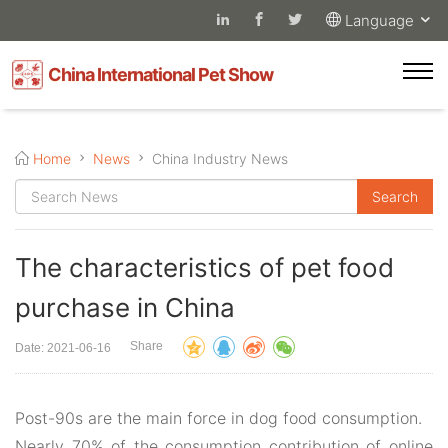
Language
China International Pet Show
Home
News
China Industry News
The characteristics of pet food
purchase in China
Share
Date: 2021-06-16
Post-90s are the main force in dog food consumption.
Nearly 70% of the consumption contribution of online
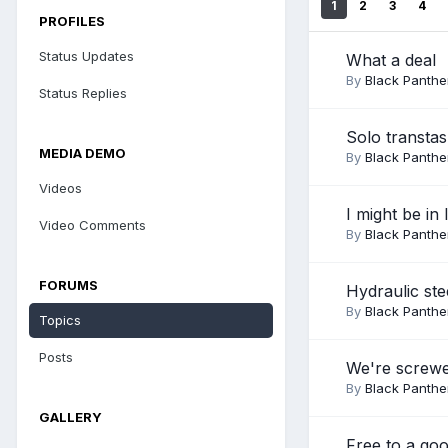
1
2
3
4
PROFILES
Status Updates
What a deal
By
Black Panthe
Status Replies
Solo transta
MEDIA DEMO
By
Black Panthe
Videos
I might be in 
Video Comments
By
Black Panthe
FORUMS
Hydraulic ste
By
Black Panthe
Topics
Posts
We're screw
By
Black Panthe
GALLERY
Free to a go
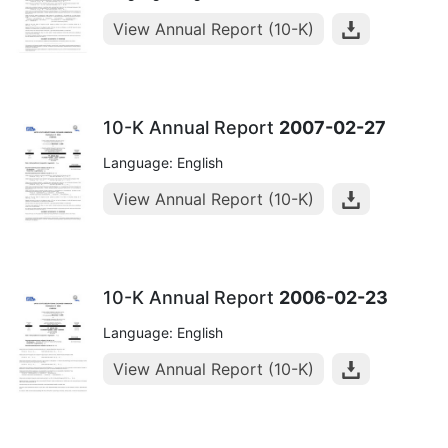
View Annual Report (10-K)
10-K Annual Report
2007-02-27
Language: English
View Annual Report (10-K)
10-K Annual Report
2006-02-23
Language: English
View Annual Report (10-K)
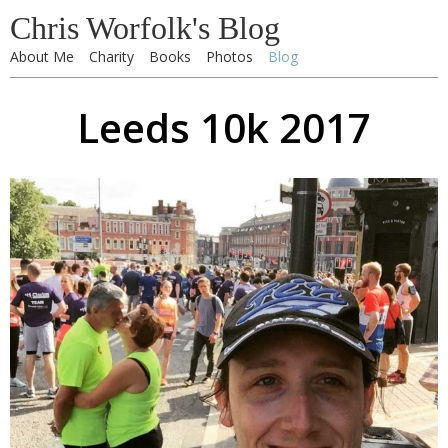
Chris Worfolk's Blog
About Me
Charity
Books
Photos
Blog
Leeds 10k 2017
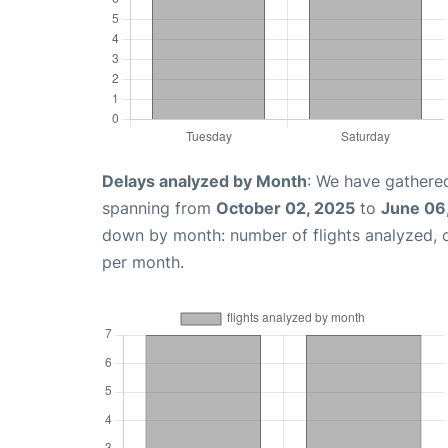
Delays analyzed by Month
: We have gathered
spanning from
October 02, 2025
to
June 06
down by month: number of flights analyzed,
per month.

● Work item:
From the entries above, write out every line without a single change, skipping the images.

● Solution to this task:
Language
China International Pet Show
Home
News
China Industry News
The characteristics of pet food
purchase in China
Share
Date: 2021-06-16
Post-90s are the main force in dog food consumption.
Nearly 70% of the consumption contribution of online
1
2
3
4
PROFILES
Status Updates
What a deal
By
Black Panthe
Status Replies
Solo transta
MEDIA DEMO
By
Black Panthe
Videos
I might be in 
Video Comments
By
Black Panthe
FORUMS
Hydraulic ste
By
Black Panthe
Topics
Posts
We're screw
By
Black Panthe
GALLERY
Free to a go
View Annual Report (10-K)
10-K Annual Report
2007-02-27
Language: English
View Annual Report (10-K)
10-K Annual Report
2006-02-23
Language: English
View Annual Report (10-K)
Chris Worfolk's Blog
About Me
Charity
Books
Photos
Blog
Leeds 10k 2017
Delays analyzed by Month
: We have gathered
spanning from
October 02, 2025
to
June 06
down by month: number of flights analyzed,
per month.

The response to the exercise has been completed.